CODEWITHSUNDEEP
javascripthtmlcss
AA24
AA24

Reputation: 47

Two buttons conflicting with each other HTML

I have two buttons that call the same JavaScript function but with a different argument. When I test them independently, they work fine. However, when they're together, only the "next" button works. I'm not sure what I'm doing wrong.

if (fbResults.collection.links[p].prompt == "Previous") {
    var linkBack = "" + fbResults.collection.links[p].href;
    nextBtnDiv.innerHTML += "<a id=\"prevBtn\" name=\"prevBtn\" class=\"button1\" type=\"button\">Previous</a>";
    document.getElementById("prevBtn").onclick = function () { findImages(linkBack); };
}
if (fbResults.collection.links[p].prompt == "Next") {
    var linkForward = "" + fbResults.collection.links[p].href;
    nextBtnDiv.innerHTML += "<a id=\"nextBtn\" name=\"nextBtn\" class=\"button1\" type=\"button\" >Next</a>";
    document.getElementById("nextBtn").onclick = function () { findImages(linkForward); };
}

Upvotes: 1

Views: 714

Answers (2)

sleighty
sleighty

Reputation: 1075

A better way to do it

Read on if you want specifics about why you're getting this behavior. If you want a quick solution, try creating and appending DOM elements instead of directly manipulating innerHTML:

const prevBtn = document.createElement("a");
prevBtn.id = "prevBtn";
prevBtn.name = "prevBtn";
prevBtn.class = "button1";
prevBtn.type = "button";
prevBtn.innerHTML = "Previous";

const nextBtn = document.createElement("a");
nextBtn.id = "nextBtn";
nextBtn.name = "nextBtn";
nextBtn.class = "button1";
nextBtn.type = "button";
nextBtn.innerHTML = "Next";

for (let p = 0; p < 2; p++) {
  if (fbResults.collection.links[p].prompt == "Previous") {
      var linkBack = "" + fbResults.collection.links[p].href;
      prevBtn.onclick = function () { findImages(linkBack); };
      nextBtnDiv.appendChild(prevBtn);
  }
  if (fbResults.collection.links[p].prompt == "Next") {
      var linkForward = "" + fbResults.collection.links[p].href;
      nextBtn.onclick = function () { findImages(linkForward); };
      nextBtnDiv.appendChild(nextBtn);
  }
}

Why your code behaves the way it does

A few things going on here. First, type="button" is not a valid type in an <a> tag. It is for describing the media type you're linking to. So you would usually use a <button> for that type of function call (which I'm assuming is for pagination).

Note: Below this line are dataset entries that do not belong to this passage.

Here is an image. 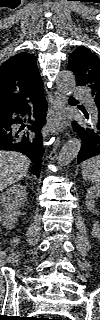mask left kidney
I'll return each instance as SVG.
<instances>
[{
    "label": "left kidney",
    "instance_id": "5707ae66",
    "mask_svg": "<svg viewBox=\"0 0 100 320\" xmlns=\"http://www.w3.org/2000/svg\"><path fill=\"white\" fill-rule=\"evenodd\" d=\"M100 197V185L94 184L88 190L86 194V207L91 212H96L95 210V199ZM93 232L99 233V226L98 224H94Z\"/></svg>",
    "mask_w": 100,
    "mask_h": 320
}]
</instances>
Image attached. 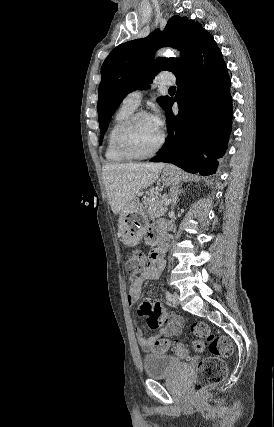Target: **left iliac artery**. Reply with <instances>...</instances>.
<instances>
[{"instance_id": "obj_1", "label": "left iliac artery", "mask_w": 274, "mask_h": 427, "mask_svg": "<svg viewBox=\"0 0 274 427\" xmlns=\"http://www.w3.org/2000/svg\"><path fill=\"white\" fill-rule=\"evenodd\" d=\"M165 295H166L167 300L170 302L172 300V294L167 290Z\"/></svg>"}]
</instances>
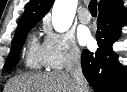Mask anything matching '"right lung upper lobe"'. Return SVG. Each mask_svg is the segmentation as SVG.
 <instances>
[{"instance_id":"1","label":"right lung upper lobe","mask_w":127,"mask_h":92,"mask_svg":"<svg viewBox=\"0 0 127 92\" xmlns=\"http://www.w3.org/2000/svg\"><path fill=\"white\" fill-rule=\"evenodd\" d=\"M53 2L54 0H31L19 21L16 33L26 27L36 25L49 11ZM121 4L120 0H100L99 9L114 8Z\"/></svg>"}]
</instances>
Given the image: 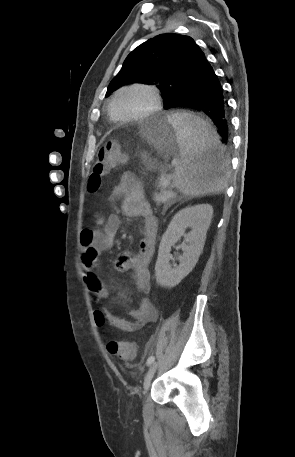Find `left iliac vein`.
<instances>
[{"mask_svg": "<svg viewBox=\"0 0 295 457\" xmlns=\"http://www.w3.org/2000/svg\"><path fill=\"white\" fill-rule=\"evenodd\" d=\"M157 366H158V363L157 362H154L150 368L148 369L146 375H145V378H144V383H143V392L144 394L147 393L149 387H150V384H151V381H152V378L156 372V369H157Z\"/></svg>", "mask_w": 295, "mask_h": 457, "instance_id": "4c4485c4", "label": "left iliac vein"}]
</instances>
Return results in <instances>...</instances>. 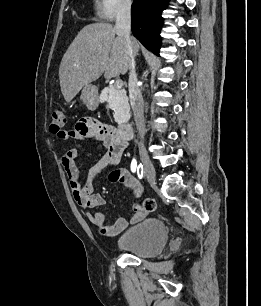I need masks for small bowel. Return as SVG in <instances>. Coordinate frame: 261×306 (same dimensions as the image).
Instances as JSON below:
<instances>
[{"mask_svg": "<svg viewBox=\"0 0 261 306\" xmlns=\"http://www.w3.org/2000/svg\"><path fill=\"white\" fill-rule=\"evenodd\" d=\"M62 139H77L85 141H97L103 150L99 160L91 167L87 181L82 184L81 172L76 165L78 150L69 149L62 157V165L68 177L72 195L76 203L86 210V217L90 223L95 225L99 232L104 236H115L124 231L129 223L139 221L145 216V210L142 205L137 203L132 207V216L129 220L118 218L115 222L108 224L106 215L102 212L93 213L91 210L104 204V199L100 194L93 193L96 177L105 169L119 164L122 155L126 150L129 140L122 138L119 133L111 126L104 125L96 120L82 119L73 129L65 130ZM115 171H121L126 179L121 182H113L111 174ZM113 171L109 179L113 183L127 184L129 174L125 170Z\"/></svg>", "mask_w": 261, "mask_h": 306, "instance_id": "small-bowel-1", "label": "small bowel"}]
</instances>
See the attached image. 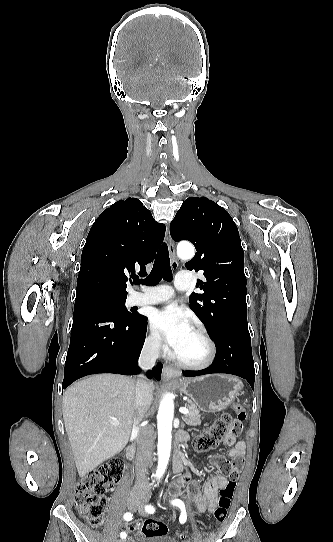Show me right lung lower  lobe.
<instances>
[{"label":"right lung lower lobe","mask_w":333,"mask_h":542,"mask_svg":"<svg viewBox=\"0 0 333 542\" xmlns=\"http://www.w3.org/2000/svg\"><path fill=\"white\" fill-rule=\"evenodd\" d=\"M95 264L106 261L109 253L96 249L88 255ZM137 313V312H136ZM123 318L95 297L75 299L70 346L62 389L90 374H137V365L147 330V317ZM160 362L147 376L160 380Z\"/></svg>","instance_id":"1"}]
</instances>
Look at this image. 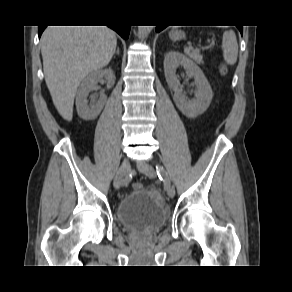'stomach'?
I'll return each mask as SVG.
<instances>
[{"label":"stomach","mask_w":292,"mask_h":292,"mask_svg":"<svg viewBox=\"0 0 292 292\" xmlns=\"http://www.w3.org/2000/svg\"><path fill=\"white\" fill-rule=\"evenodd\" d=\"M170 38L172 40H179V39L184 38V34L182 32H180V31H172L170 33Z\"/></svg>","instance_id":"obj_1"}]
</instances>
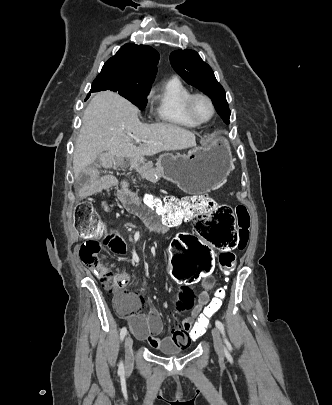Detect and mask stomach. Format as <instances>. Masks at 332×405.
Segmentation results:
<instances>
[{
  "instance_id": "0dacf381",
  "label": "stomach",
  "mask_w": 332,
  "mask_h": 405,
  "mask_svg": "<svg viewBox=\"0 0 332 405\" xmlns=\"http://www.w3.org/2000/svg\"><path fill=\"white\" fill-rule=\"evenodd\" d=\"M231 150L225 141L211 148H195L188 154L164 153L156 171L188 194H203L218 187L232 168Z\"/></svg>"
}]
</instances>
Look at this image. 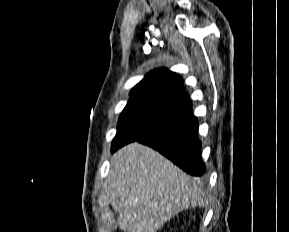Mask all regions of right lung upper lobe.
I'll list each match as a JSON object with an SVG mask.
<instances>
[{
	"mask_svg": "<svg viewBox=\"0 0 289 232\" xmlns=\"http://www.w3.org/2000/svg\"><path fill=\"white\" fill-rule=\"evenodd\" d=\"M133 102H146L157 106L192 111L191 103L183 90V81L176 73L167 69H155L148 73L130 92Z\"/></svg>",
	"mask_w": 289,
	"mask_h": 232,
	"instance_id": "right-lung-upper-lobe-1",
	"label": "right lung upper lobe"
}]
</instances>
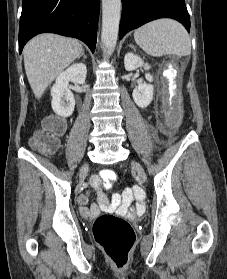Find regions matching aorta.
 Instances as JSON below:
<instances>
[{
	"label": "aorta",
	"mask_w": 227,
	"mask_h": 279,
	"mask_svg": "<svg viewBox=\"0 0 227 279\" xmlns=\"http://www.w3.org/2000/svg\"><path fill=\"white\" fill-rule=\"evenodd\" d=\"M121 13V0H102L101 41L111 54L116 46Z\"/></svg>",
	"instance_id": "1"
}]
</instances>
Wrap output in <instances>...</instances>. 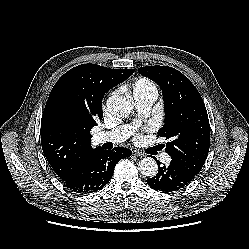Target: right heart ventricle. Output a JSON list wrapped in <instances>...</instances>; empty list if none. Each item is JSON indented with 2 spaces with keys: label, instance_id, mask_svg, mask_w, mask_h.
Here are the masks:
<instances>
[{
  "label": "right heart ventricle",
  "instance_id": "e07e8e85",
  "mask_svg": "<svg viewBox=\"0 0 249 249\" xmlns=\"http://www.w3.org/2000/svg\"><path fill=\"white\" fill-rule=\"evenodd\" d=\"M134 94L141 93L149 90H157L156 85L153 81L146 77H138L133 81Z\"/></svg>",
  "mask_w": 249,
  "mask_h": 249
}]
</instances>
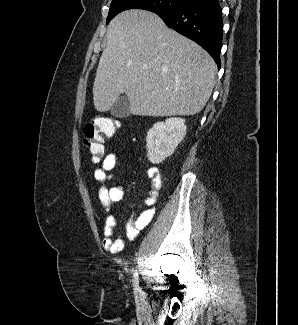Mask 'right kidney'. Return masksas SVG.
I'll return each instance as SVG.
<instances>
[{
  "mask_svg": "<svg viewBox=\"0 0 298 325\" xmlns=\"http://www.w3.org/2000/svg\"><path fill=\"white\" fill-rule=\"evenodd\" d=\"M186 128L185 118H178V116L155 122L146 136L147 156L150 163L159 165L167 156H171L184 138Z\"/></svg>",
  "mask_w": 298,
  "mask_h": 325,
  "instance_id": "right-kidney-1",
  "label": "right kidney"
}]
</instances>
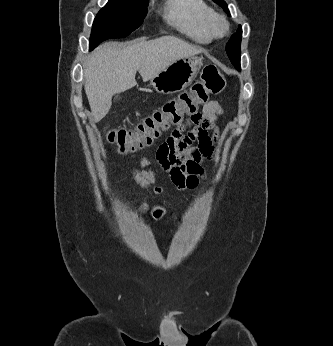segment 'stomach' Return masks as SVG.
<instances>
[{
    "instance_id": "obj_1",
    "label": "stomach",
    "mask_w": 333,
    "mask_h": 346,
    "mask_svg": "<svg viewBox=\"0 0 333 346\" xmlns=\"http://www.w3.org/2000/svg\"><path fill=\"white\" fill-rule=\"evenodd\" d=\"M203 57L190 56L169 65L150 79V85L162 94H173L188 87L199 73Z\"/></svg>"
}]
</instances>
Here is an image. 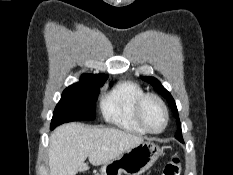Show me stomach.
I'll use <instances>...</instances> for the list:
<instances>
[{
  "instance_id": "obj_1",
  "label": "stomach",
  "mask_w": 233,
  "mask_h": 175,
  "mask_svg": "<svg viewBox=\"0 0 233 175\" xmlns=\"http://www.w3.org/2000/svg\"><path fill=\"white\" fill-rule=\"evenodd\" d=\"M160 146L151 140L143 141L118 158L102 165L100 175H141L147 171L161 155Z\"/></svg>"
}]
</instances>
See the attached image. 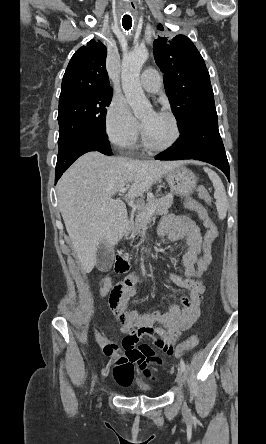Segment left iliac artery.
<instances>
[{"label":"left iliac artery","instance_id":"1","mask_svg":"<svg viewBox=\"0 0 266 444\" xmlns=\"http://www.w3.org/2000/svg\"><path fill=\"white\" fill-rule=\"evenodd\" d=\"M180 367H181L183 372L186 371V365H185V363H184V361L182 359L180 360Z\"/></svg>","mask_w":266,"mask_h":444}]
</instances>
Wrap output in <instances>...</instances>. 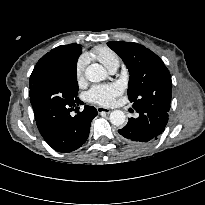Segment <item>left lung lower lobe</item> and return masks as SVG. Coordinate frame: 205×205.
Here are the masks:
<instances>
[{
	"label": "left lung lower lobe",
	"instance_id": "1",
	"mask_svg": "<svg viewBox=\"0 0 205 205\" xmlns=\"http://www.w3.org/2000/svg\"><path fill=\"white\" fill-rule=\"evenodd\" d=\"M138 118H129L125 127L119 129L121 139L134 146H143L157 139L168 122V112L154 108L136 110Z\"/></svg>",
	"mask_w": 205,
	"mask_h": 205
}]
</instances>
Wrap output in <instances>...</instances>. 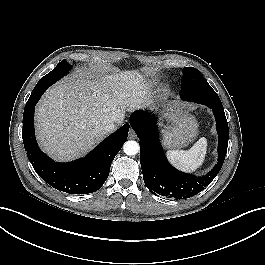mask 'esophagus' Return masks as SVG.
<instances>
[{
    "instance_id": "esophagus-1",
    "label": "esophagus",
    "mask_w": 265,
    "mask_h": 265,
    "mask_svg": "<svg viewBox=\"0 0 265 265\" xmlns=\"http://www.w3.org/2000/svg\"><path fill=\"white\" fill-rule=\"evenodd\" d=\"M128 137L130 139H135L136 138V133H135V131L132 128H130V130H129Z\"/></svg>"
}]
</instances>
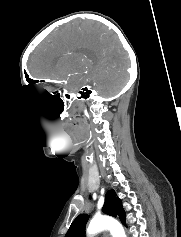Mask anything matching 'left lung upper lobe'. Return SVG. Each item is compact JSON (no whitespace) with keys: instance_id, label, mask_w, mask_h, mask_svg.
I'll return each instance as SVG.
<instances>
[{"instance_id":"obj_1","label":"left lung upper lobe","mask_w":181,"mask_h":237,"mask_svg":"<svg viewBox=\"0 0 181 237\" xmlns=\"http://www.w3.org/2000/svg\"><path fill=\"white\" fill-rule=\"evenodd\" d=\"M103 211L105 214L114 217L118 216L122 223L126 225V214L122 207L121 200L116 196L113 190H109L106 194ZM88 219V214H81L75 218L65 237H85V226Z\"/></svg>"}]
</instances>
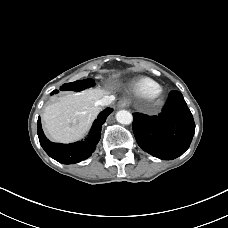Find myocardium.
<instances>
[{"label":"myocardium","instance_id":"1","mask_svg":"<svg viewBox=\"0 0 228 228\" xmlns=\"http://www.w3.org/2000/svg\"><path fill=\"white\" fill-rule=\"evenodd\" d=\"M148 98L155 106H160L165 100V92L162 88H159L155 90Z\"/></svg>","mask_w":228,"mask_h":228}]
</instances>
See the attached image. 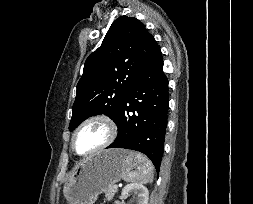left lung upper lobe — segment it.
Returning a JSON list of instances; mask_svg holds the SVG:
<instances>
[{"label":"left lung upper lobe","instance_id":"left-lung-upper-lobe-1","mask_svg":"<svg viewBox=\"0 0 253 204\" xmlns=\"http://www.w3.org/2000/svg\"><path fill=\"white\" fill-rule=\"evenodd\" d=\"M156 46L154 37L138 19L117 18L101 46L86 59L69 130L98 114L116 121Z\"/></svg>","mask_w":253,"mask_h":204}]
</instances>
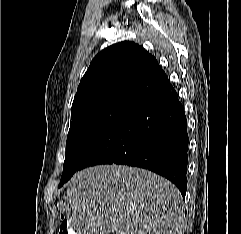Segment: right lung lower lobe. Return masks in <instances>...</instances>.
<instances>
[{
  "mask_svg": "<svg viewBox=\"0 0 241 234\" xmlns=\"http://www.w3.org/2000/svg\"><path fill=\"white\" fill-rule=\"evenodd\" d=\"M188 142L184 108L167 80L90 150L80 170L113 163L145 168L172 181L184 198Z\"/></svg>",
  "mask_w": 241,
  "mask_h": 234,
  "instance_id": "obj_1",
  "label": "right lung lower lobe"
}]
</instances>
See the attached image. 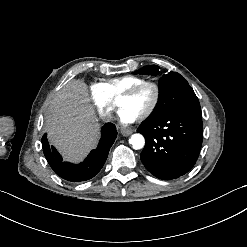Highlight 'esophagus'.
Returning a JSON list of instances; mask_svg holds the SVG:
<instances>
[{"label": "esophagus", "instance_id": "34e87169", "mask_svg": "<svg viewBox=\"0 0 247 247\" xmlns=\"http://www.w3.org/2000/svg\"><path fill=\"white\" fill-rule=\"evenodd\" d=\"M120 132H121V134L123 136L127 137V136H129V135H131L133 133V129L132 128L123 127V128L120 129Z\"/></svg>", "mask_w": 247, "mask_h": 247}]
</instances>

Second, when playing around with your code I realized I made a mistake that you might have made as well: I gave the <div> surrounding the buttons an id="nextBtn", then called the variable I found using that nextBtnDiv, like you did. The problem with that is that HTML expects ids to be unique, and when you use document.getElementById to get an element in the DOM, you will get the first element that matches that id at best, and undefined behavior at worst. See this question for more info on that.

So if both anchor tags end up triggering the "Next" link, it is because you're probably giving the whole <div> (which contains both buttons), rather than the next button itself, the onclick handler.

Finally, if you fix that issue, you'll still see that your previous button does nothing when clicked. Here's why:

nextBtnDiv.innerHTML += "<a id=\"nextBtn\" name=\"nextBtn\" class=\"button1\" type=\"button\" >Next</a>";

This line basically means "make nextBtnDiv.innerHTML be equal to nextBtnDiv.innerHTML plus "<a id=\"nextBtn\" name=\"nextBtn\" class=\"button1\" type=\"button\" >Next</a>"". The problem is a bit tricky. It is recreating both <a> tags, not just adding the "next" one, to the <div>. That's because of the += semantics and how they work, but basically once you have new buttons the previous one gets overwritten and you lose the onclick handler you attached to it.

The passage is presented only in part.